We will create the stop word removal and text cleaning processes below. NLTK library provides a list of common stop words. We will use the list, but remove some of the words from that list. It is because those words are actually useful to understand the sentiment in the sentence.

In [None]:
import nltk, re
from nltk.corpus import stopwords
from nltk.stem import SnowballStemmer
from nltk.tokenize import word_tokenize

# Let's get a list of stop words from the NLTK library
stop = stopwords.words('english')

# These words are important for our problem. We don't want to remove them.
excluding = ['against', 'not', 'don', "don't",'ain', 'aren', "aren't", 'couldn', "couldn't",
             'didn', "didn't", 'doesn', "doesn't", 'hadn', "hadn't", 'hasn', "hasn't", 
             'haven', "haven't", 'isn', "isn't", 'mightn', "mightn't", 'mustn', "mustn't",
             'needn', "needn't",'shouldn', "shouldn't", 'wasn', "wasn't", 'weren', 
             "weren't", 'won', "won't", 'wouldn', "wouldn't"]

# New stop word list
stop_words = [word for word in stop if word not in excluding]

snow = SnowballStemmer('english')

def process_text(texts): 
    final_text_list=[]
    for sent in texts:
        filtered_sentence=[]
        
        sent = sent.lower() # Lowercase 
        sent = sent.strip() # Remove leading/trailing whitespace
        sent = re.sub('\s+', ' ', sent) # Remove extra space and tabs
        sent = re.compile('<.*?>').sub('', sent) # Remove HTML tags/markups:
        
        for w in word_tokenize(sent):
            # We are applying some custom filtering here, feel free to try different things
            # Check if it is not numeric and its length>2 and not in stop words
            if(not w.isnumeric()) and (len(w)>2) and (w not in stop_words):  
                # Stem and add to filtered list
                filtered_sentence.append(snow.stem(w))
        final_string = " ".join(filtered_sentence) #final string of cleaned words
 
        final_text_list.append(final_string)
    
    return final_text_list

In [None]:
print("Pre-processing the reviewText field")
df["reviewText"] = process_text(df["reviewText"].tolist()) 

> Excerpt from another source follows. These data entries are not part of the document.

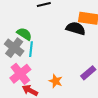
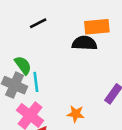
green semicircle: (24, 34) -> (23, 65), turned 35

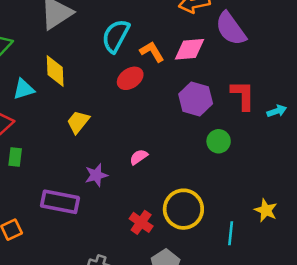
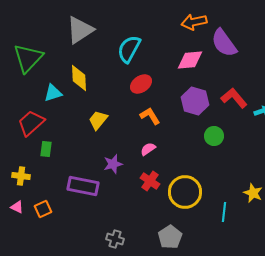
orange L-shape: (152, 52) -> (150, 116), moved
red L-shape: (243, 95) -> (234, 98), turned -40
red cross: (141, 222) -> (150, 181), moved

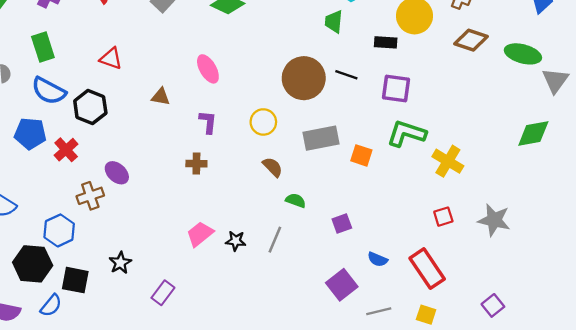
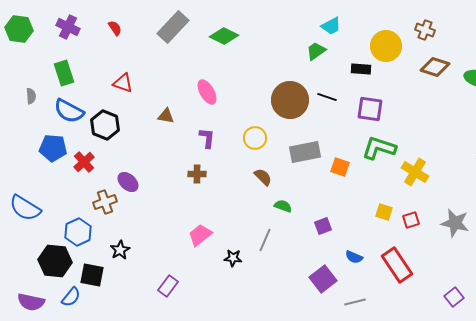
green trapezoid: (334, 22) -> (316, 51), turned 50
black star: (236, 241) -> (233, 258), moved
black star: (120, 263) -> (120, 250), moved
yellow square: (426, 315) -> (384, 212), moved

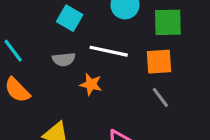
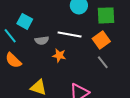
cyan square: (70, 18) -> (25, 21), moved
orange square: (159, 62) -> (101, 40), turned -30

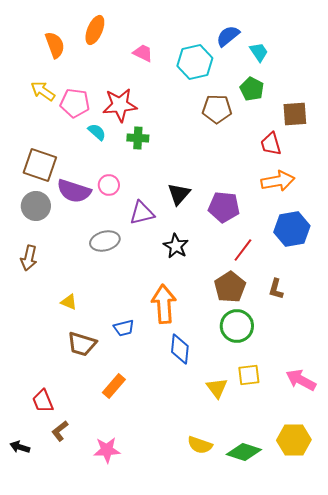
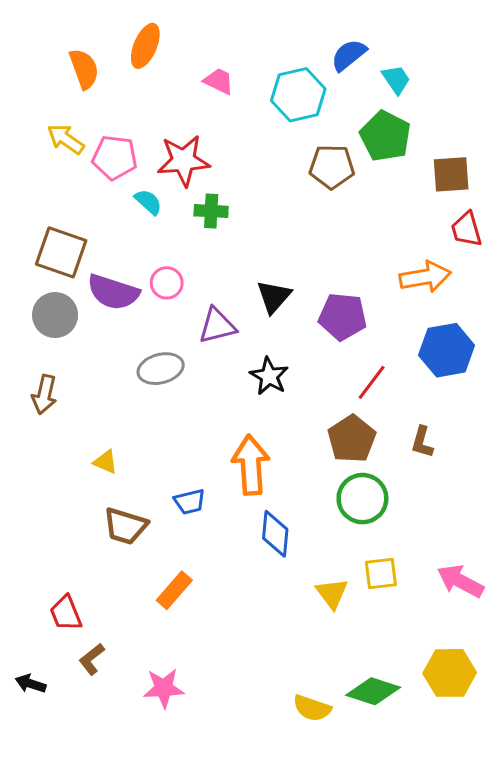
green pentagon: (252, 89) -> (385, 136), size x1.4
red trapezoid: (271, 144) -> (466, 229), moved
yellow semicircle: (200, 445) -> (312, 708), moved

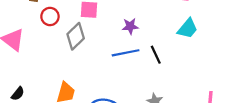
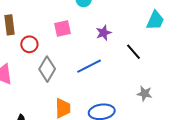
gray diamond: (76, 36) -> (47, 69), moved
blue line: (126, 53) -> (89, 66), moved

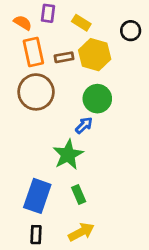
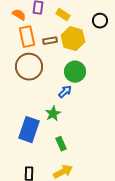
green star: (68, 155) -> (53, 114), size x0.7
blue rectangle: (37, 196) -> (29, 130), moved

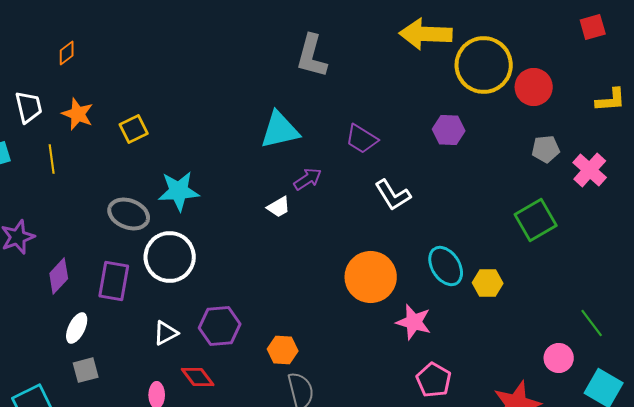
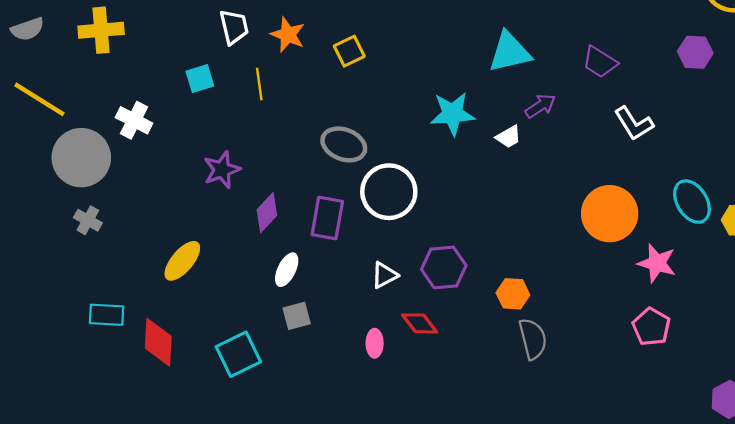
cyan star: (179, 191) -> (453, 114), moved
pink pentagon: (434, 380) -> (651, 327), moved

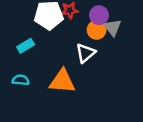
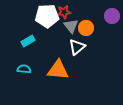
purple circle: (99, 15) -> (112, 16), moved
gray triangle: (112, 27) -> (71, 26), moved

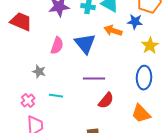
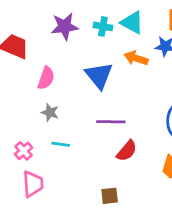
pink semicircle: (57, 46) -> (46, 78), moved
gray star: (39, 72) -> (50, 112), moved

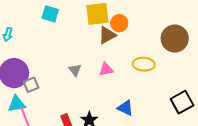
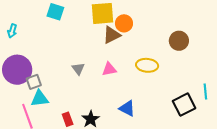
brown circle: (175, 39) -> (179, 41), size x0.7
cyan triangle: (17, 104) -> (40, 99), moved

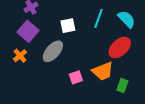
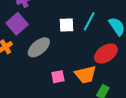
white square: (68, 26) -> (66, 25), moved

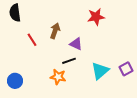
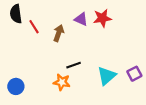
red line: (32, 40) -> (34, 27), moved
purple triangle: (76, 44) -> (81, 19), moved

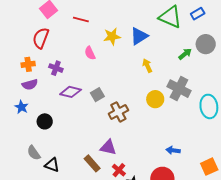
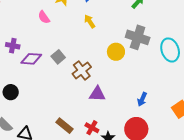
yellow arrow: (147, 66) -> (90, 21), moved
purple cross: (56, 68) -> (13, 46), moved
purple triangle: (108, 147) -> (97, 94), moved
blue arrow: (173, 150) -> (142, 99), turned -64

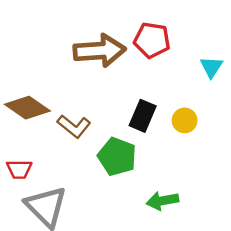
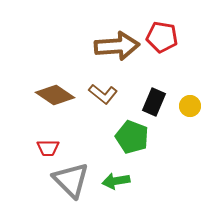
brown L-shape: (74, 126) -> (103, 94), moved
green arrow: (162, 201) -> (116, 181), moved

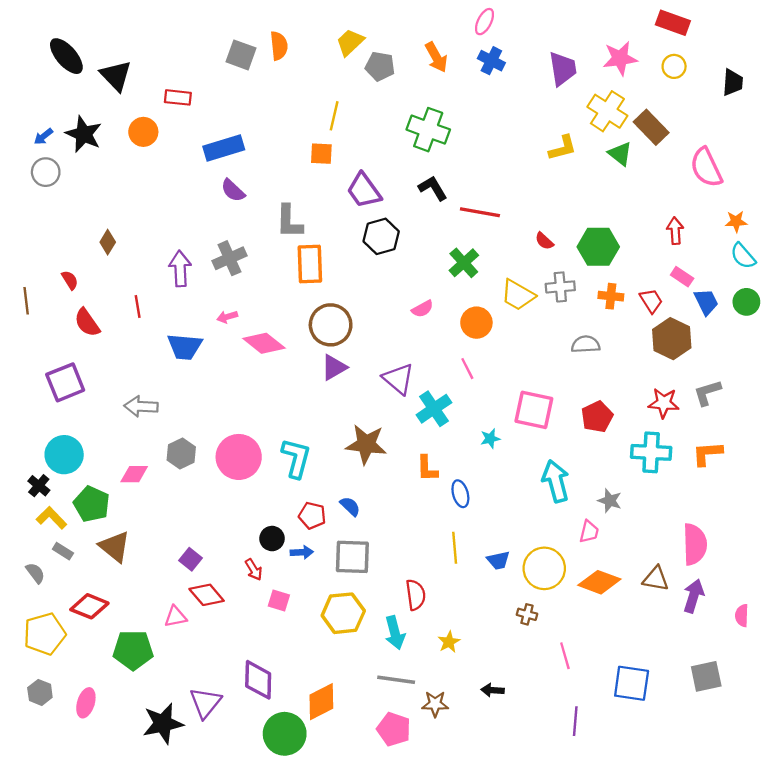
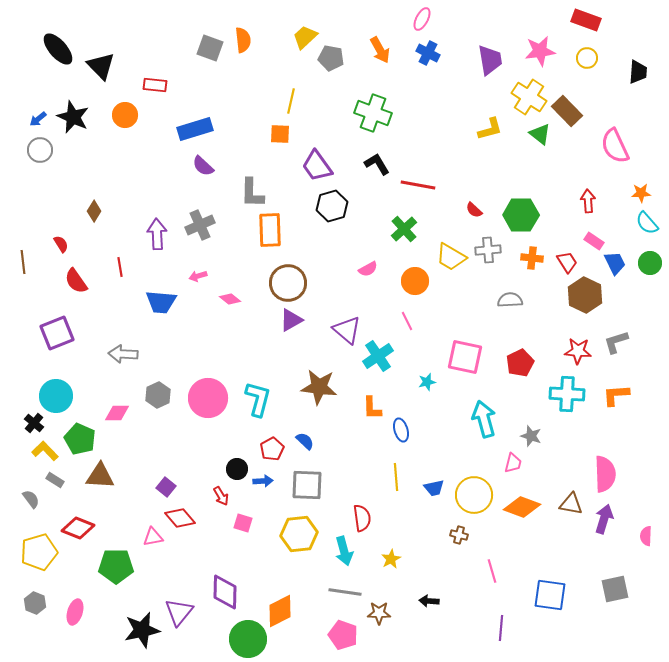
pink diamond: (264, 343) -> (230, 299), size x0.6
red pentagon: (312, 516) -> (272, 449), turned 30
brown triangle: (115, 547) -> (100, 476), turned -36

### 4. Scaling numerical fields:

We will apply min-max scaling to our rating field so that they will be between 0-1.

In [None]:
df["rating"] = (df["rating"] - df["rating"].min())/(df["rating"].max()-df["rating"].min())
df["time"] = (df["time"] - df["time"].min())/(df["time"].max()-df["time"].min())

### 5. Splitting the training dataset into training and validation

Sklearn library has a useful function to split datasets. We will use the __train_test_split()__ function. In the example below, we get 90% of the data for training and 10% is left for validation.

In [None]:
from sklearn.model_selection import train_test_split

# Input: "reviewText", "rating" and "time"
# Target: "log_votes"
X_train, X_val, y_train, y_val = train_test_split(df[["reviewText", "rating", "time"]],
                                                  df["log_votes"].tolist(),
                                                  test_size=0.10,
                                                  shuffle=True
                                                 )

### 6. Computing Bag of Words features

We are using binary features here. TF and TF-IDF are also other options.

In [None]:
from sklearn.feature_extraction.text import CountVectorizer, TfidfVectorizer

# Initialize the binary count vectorizer
tfidf_vectorizer = CountVectorizer(binary=True,
                                   max_features=50    # Limit the vocabulary size
                                  )
# Fit and transform
X_train_text_vectors = tfidf_vectorizer.fit_transform(X_train["reviewText"].tolist())
# Only transform
X_val_text_vectors = tfidf_vectorizer.transform(X_val["reviewText"].tolist())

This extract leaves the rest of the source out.